Lang wies den Vorwurf aus der Union zurück, die Grünen seien nicht kompromissbereit genug. »Ich glaube, uns als Grünen muss niemand erklären nach diesen letzten zwei Jahren, dass zur Politik der Kompromiss dazugehört, dass zur Demokratie der Kompromiss dazugehört«, sagte sie. »Wir haben in den letzten Jahren an vielen Stellen Entscheidungen getroffen. Ich möchte an die Waffenlieferungen an die Ukraine erinnern. Ich möchte an das schnelle Ausbauen der LNG-Terminals erinnern, wo wir über unseren eigenen Schatten gesprungen sind, weil die Realität es notwendig gemacht hat.«

CDU-Chef Friedrich Merz hatte am Wochenende im Deutschlandfunk gesagt: »Die Grünen müssen an die Wirklichkeit anschlussfähig bleiben.« Sie müssten akzeptieren, dass sie Kompromisse machen müssten. Wenn sie dazu nicht bereit seien, habe die Union andere Optionen. Hintergrund ist die Entscheidung der hessischen CDU, mit der SPD statt mit ihrem langjährigen grünen Koalitionspartner Verhandlungen über eine Regierungsbildung aufzunehmen. Die Union fordert zum Beispiel, die Zahl der sicheren Herkunftsländer deutlich auszuweiten, den Familiennachzug von Geflüchteten zu begrenzen und Mehrfachasylanträge zu unterbinden.

Kretschmann will irreguläre Migration begrenzen

Baden-Württembergs Ministerpräsident Winfried Kretschmann warnt indes vor einer Aushöhlung des Asylrechts. »Man braucht doch kein Asylrecht, wenn jeder kommen und bleiben kann, wie er möchte.
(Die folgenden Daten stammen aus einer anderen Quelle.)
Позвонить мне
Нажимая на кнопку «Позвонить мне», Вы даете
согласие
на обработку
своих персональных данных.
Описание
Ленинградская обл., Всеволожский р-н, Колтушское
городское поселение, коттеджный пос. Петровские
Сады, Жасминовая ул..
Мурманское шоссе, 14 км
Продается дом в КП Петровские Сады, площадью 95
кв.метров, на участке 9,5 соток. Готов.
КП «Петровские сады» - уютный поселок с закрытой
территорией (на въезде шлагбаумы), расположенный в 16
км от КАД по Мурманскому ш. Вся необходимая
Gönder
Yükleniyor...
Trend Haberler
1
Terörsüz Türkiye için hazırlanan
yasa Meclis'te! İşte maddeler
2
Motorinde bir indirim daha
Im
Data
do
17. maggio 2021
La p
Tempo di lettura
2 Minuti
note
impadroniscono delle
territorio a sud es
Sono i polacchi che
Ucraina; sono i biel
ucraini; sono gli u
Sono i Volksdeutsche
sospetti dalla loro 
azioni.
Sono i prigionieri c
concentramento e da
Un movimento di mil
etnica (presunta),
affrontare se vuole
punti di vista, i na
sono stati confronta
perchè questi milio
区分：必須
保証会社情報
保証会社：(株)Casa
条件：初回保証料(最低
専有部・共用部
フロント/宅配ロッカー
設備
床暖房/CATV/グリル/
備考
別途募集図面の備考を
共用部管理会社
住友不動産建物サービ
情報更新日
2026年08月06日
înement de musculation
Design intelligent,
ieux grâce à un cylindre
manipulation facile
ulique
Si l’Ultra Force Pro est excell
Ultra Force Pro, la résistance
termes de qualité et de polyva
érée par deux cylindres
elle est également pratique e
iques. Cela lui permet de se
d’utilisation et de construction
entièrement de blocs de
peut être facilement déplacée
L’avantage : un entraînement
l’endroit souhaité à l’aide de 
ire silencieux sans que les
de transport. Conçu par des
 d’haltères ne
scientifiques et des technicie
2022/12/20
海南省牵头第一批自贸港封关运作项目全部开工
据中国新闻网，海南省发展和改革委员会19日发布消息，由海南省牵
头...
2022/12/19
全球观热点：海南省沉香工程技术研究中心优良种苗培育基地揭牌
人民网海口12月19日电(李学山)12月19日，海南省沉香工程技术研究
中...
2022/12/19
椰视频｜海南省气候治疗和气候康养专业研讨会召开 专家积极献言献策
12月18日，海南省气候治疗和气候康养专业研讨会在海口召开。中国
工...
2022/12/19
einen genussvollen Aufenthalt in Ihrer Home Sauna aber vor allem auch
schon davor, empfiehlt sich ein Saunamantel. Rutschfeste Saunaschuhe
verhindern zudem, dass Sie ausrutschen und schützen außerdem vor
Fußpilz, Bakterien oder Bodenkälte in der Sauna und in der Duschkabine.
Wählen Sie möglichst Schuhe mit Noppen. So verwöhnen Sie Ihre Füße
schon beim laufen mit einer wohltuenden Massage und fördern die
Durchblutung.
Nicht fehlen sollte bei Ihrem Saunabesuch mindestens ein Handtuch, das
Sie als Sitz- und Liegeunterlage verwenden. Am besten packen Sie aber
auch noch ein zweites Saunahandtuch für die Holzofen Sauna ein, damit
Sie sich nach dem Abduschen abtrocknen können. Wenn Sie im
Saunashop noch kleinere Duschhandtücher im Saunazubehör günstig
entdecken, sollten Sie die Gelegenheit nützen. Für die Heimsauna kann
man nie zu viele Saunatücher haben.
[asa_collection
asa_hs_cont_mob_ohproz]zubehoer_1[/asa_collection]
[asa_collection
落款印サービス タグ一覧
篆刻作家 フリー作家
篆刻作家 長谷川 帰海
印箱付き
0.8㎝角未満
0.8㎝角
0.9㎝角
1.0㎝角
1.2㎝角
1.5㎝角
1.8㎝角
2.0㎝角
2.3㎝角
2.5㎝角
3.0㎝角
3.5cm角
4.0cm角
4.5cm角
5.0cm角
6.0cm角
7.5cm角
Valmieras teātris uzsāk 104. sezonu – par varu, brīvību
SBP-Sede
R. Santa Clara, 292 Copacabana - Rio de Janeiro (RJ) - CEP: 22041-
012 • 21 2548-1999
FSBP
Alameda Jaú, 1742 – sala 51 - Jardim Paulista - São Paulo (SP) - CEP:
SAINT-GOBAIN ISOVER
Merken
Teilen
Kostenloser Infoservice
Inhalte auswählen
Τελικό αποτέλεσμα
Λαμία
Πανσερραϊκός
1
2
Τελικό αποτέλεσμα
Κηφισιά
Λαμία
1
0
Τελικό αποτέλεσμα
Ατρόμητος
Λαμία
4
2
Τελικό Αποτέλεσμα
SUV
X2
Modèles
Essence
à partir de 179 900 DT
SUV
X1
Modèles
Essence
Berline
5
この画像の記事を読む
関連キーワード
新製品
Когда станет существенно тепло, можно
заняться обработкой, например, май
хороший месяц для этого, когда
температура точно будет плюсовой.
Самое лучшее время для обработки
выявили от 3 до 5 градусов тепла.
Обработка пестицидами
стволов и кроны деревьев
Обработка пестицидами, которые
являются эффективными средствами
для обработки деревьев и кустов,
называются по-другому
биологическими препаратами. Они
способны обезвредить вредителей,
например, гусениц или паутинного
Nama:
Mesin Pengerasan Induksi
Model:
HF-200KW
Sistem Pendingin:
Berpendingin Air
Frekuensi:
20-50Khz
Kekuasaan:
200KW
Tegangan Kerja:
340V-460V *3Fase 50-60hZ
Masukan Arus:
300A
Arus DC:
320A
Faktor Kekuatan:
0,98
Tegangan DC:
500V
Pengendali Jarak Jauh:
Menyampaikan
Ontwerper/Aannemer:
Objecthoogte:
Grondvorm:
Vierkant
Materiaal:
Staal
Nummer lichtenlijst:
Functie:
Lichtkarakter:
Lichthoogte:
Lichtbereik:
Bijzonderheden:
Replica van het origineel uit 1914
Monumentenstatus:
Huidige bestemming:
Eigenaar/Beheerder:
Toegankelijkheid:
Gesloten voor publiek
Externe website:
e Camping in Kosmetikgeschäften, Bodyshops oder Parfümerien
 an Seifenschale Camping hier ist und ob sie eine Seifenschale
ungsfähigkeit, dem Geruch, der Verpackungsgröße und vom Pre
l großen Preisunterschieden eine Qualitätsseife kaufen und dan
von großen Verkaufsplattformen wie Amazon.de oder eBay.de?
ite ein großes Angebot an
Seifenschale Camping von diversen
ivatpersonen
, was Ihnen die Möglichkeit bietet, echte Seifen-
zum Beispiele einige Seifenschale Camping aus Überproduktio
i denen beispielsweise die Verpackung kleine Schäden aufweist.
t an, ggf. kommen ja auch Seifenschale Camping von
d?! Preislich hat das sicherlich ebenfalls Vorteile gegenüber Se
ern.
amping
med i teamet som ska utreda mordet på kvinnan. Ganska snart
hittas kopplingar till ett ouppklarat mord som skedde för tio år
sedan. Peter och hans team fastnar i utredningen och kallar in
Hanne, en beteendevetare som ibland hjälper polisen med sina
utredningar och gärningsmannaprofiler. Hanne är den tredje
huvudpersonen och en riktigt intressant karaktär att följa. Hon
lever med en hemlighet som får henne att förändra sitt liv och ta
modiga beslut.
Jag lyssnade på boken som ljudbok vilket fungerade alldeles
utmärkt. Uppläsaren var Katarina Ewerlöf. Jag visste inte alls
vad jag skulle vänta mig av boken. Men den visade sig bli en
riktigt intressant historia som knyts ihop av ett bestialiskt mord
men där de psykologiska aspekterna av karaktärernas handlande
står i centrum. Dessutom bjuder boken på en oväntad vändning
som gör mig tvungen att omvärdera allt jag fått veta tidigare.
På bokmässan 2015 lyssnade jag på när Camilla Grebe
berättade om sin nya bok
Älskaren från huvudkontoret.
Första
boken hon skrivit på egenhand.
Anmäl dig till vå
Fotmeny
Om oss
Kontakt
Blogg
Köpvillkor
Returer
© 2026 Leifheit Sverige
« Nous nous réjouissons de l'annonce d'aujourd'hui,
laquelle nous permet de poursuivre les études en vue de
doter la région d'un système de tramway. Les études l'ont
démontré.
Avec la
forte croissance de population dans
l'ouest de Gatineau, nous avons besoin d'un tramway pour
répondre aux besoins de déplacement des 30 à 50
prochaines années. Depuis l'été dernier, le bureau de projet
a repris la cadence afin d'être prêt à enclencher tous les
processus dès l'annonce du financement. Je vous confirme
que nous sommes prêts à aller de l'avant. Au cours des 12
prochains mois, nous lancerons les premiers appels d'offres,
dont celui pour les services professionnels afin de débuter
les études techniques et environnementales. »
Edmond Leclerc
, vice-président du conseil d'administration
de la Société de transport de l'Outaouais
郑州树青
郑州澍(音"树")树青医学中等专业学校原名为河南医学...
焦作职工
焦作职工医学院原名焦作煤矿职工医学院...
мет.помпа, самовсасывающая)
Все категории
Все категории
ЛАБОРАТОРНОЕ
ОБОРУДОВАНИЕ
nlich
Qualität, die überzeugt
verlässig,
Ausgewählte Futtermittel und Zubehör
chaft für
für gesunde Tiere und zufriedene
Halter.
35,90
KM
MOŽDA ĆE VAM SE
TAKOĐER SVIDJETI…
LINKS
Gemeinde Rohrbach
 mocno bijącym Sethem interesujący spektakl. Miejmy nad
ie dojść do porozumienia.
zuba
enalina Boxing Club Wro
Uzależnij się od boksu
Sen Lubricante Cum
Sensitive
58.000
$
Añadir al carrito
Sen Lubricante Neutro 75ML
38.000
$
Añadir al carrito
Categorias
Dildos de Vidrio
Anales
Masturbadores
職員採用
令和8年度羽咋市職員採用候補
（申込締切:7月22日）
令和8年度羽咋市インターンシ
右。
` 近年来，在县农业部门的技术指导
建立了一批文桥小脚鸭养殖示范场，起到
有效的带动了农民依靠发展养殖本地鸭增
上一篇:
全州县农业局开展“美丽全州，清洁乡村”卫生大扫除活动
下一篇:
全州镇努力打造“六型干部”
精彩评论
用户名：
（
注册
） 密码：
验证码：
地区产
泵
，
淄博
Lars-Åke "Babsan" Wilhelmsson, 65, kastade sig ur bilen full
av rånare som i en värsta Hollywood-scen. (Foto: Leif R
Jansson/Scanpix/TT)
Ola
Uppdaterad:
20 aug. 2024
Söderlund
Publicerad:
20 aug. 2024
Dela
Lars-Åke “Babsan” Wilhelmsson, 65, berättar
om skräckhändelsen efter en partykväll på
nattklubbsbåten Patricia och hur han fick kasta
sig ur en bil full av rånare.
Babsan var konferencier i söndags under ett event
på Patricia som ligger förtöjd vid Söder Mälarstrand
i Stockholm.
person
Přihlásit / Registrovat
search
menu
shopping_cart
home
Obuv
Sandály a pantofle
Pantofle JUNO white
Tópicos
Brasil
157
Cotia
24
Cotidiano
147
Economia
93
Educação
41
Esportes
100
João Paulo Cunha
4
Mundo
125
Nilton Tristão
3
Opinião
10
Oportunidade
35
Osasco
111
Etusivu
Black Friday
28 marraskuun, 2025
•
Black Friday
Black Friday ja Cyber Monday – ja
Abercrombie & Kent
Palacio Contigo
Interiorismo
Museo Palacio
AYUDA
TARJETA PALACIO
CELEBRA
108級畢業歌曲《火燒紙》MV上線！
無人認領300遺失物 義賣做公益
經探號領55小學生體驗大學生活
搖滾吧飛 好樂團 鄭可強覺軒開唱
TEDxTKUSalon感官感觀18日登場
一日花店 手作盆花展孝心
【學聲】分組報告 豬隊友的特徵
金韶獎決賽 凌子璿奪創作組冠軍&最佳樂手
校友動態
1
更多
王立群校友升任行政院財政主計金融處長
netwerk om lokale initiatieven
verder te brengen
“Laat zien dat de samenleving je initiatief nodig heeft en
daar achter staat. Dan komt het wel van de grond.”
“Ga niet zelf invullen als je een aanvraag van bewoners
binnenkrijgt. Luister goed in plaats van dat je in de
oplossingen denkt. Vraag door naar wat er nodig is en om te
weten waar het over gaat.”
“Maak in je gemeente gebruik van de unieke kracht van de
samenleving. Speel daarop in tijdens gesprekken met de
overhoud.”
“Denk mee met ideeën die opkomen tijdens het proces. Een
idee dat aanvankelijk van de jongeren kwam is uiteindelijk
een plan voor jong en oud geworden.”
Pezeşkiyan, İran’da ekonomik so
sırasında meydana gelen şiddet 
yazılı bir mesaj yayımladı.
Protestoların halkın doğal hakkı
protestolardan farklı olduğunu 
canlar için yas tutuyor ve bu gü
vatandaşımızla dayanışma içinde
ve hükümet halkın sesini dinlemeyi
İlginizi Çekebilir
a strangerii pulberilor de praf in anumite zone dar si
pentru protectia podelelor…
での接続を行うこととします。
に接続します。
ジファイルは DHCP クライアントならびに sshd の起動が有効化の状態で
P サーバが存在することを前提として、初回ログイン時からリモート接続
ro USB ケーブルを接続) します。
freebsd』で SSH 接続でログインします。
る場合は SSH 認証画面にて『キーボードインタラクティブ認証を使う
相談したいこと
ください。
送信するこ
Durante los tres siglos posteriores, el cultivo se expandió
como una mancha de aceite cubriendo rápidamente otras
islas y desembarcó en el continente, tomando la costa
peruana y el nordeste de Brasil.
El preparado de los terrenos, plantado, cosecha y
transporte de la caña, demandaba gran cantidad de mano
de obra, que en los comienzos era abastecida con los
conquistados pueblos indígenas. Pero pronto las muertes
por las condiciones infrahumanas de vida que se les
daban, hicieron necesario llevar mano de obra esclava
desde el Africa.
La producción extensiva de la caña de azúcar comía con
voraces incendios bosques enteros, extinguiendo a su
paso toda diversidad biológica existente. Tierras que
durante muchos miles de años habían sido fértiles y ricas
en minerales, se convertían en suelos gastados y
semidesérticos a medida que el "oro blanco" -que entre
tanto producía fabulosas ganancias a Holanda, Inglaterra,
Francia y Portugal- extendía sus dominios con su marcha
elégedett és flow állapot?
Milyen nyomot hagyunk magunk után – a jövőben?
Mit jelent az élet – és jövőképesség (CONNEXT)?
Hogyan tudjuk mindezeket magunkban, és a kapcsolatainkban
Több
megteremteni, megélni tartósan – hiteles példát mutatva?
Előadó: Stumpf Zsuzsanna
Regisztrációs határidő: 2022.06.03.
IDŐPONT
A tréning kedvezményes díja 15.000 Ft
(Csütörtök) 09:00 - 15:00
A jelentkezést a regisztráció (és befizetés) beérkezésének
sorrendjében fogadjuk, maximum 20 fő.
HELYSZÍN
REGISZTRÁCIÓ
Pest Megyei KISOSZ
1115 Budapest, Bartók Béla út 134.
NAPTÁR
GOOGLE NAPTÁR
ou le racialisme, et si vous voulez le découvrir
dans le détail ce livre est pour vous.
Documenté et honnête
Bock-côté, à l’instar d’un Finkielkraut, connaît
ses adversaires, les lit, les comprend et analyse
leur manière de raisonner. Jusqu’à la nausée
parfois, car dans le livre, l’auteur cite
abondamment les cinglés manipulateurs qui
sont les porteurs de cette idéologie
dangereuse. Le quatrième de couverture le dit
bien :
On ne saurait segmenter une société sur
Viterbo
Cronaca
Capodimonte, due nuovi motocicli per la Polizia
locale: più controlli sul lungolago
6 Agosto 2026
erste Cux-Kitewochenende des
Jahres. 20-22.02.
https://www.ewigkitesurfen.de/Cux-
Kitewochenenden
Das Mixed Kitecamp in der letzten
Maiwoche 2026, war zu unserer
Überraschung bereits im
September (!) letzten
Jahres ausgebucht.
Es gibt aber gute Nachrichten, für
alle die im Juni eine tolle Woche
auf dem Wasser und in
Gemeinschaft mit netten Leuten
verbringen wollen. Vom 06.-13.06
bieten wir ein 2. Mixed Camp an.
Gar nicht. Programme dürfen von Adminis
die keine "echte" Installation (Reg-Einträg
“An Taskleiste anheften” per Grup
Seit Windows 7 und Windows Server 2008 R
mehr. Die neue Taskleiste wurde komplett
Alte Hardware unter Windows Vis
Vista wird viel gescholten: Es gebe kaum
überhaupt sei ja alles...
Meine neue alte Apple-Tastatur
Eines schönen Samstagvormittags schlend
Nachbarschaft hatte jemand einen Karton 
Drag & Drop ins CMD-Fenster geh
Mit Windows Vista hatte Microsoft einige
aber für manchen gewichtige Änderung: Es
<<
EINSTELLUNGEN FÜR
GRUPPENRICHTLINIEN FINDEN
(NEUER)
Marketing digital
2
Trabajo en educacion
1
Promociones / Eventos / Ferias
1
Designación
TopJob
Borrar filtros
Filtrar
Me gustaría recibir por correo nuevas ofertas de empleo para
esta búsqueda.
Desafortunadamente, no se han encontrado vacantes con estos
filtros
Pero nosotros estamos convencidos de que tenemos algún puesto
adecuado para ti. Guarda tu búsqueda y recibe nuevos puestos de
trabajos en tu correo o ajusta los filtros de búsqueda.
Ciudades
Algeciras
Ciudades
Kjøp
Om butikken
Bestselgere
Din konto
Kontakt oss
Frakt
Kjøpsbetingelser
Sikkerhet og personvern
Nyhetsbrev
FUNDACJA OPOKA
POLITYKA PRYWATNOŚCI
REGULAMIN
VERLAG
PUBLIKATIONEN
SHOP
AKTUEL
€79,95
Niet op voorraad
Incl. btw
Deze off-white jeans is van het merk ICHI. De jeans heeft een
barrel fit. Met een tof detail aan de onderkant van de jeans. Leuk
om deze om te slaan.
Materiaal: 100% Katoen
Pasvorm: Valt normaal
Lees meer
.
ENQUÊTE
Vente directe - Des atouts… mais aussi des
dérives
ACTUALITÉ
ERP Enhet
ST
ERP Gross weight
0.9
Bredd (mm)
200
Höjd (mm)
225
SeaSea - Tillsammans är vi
Wir müssen die irreguläre Migration begrenzen, sonst kommt das Asylrecht unter die Räder«, sagte der Grünenpolitiker der »taz«. Dass die Grünen in Hessen aus der Regierung flögen, müsse seine Partei wachrütteln. »Der Kurs in der Migrationspolitik ist da ganz entscheidend: runter von der Bremse bei der Eindämmung der irregulären Migration.«

Das Asylrecht dürfe nicht ausgehöhlt werden, sagte Kretschmann. »Humanität kann es nur in der Ordnung geben. Asyl heißt: Wer verfolgt wird, kann herkommen. Das heißt aber doch auch: Wer nicht verfolgt wird, kann eben über

das Asylrecht nicht kommen.« Wenn die Grüne Jugend jetzt eine Abschottung befürchte, könne man nur fragen: »Wo leben die denn? Wir haben gerade eine Million ukrainische Flüchtlinge aufgenommen, allein Baden-Württemberg hat doppelt so viele ukrainische Geflüchtete aufgenommen als Frankreich. Das ist das Gegenteil von Abschottung.«

Wenn der Staat nichts mache in der Migrationsfrage, entstehe der Eindruck, dass der Staat handlungsunfähig sei. »Das ist die allergefährlichste Botschaft überhaupt! Das treibt die Menschen zu den Rechten«, sagte Kretschmann.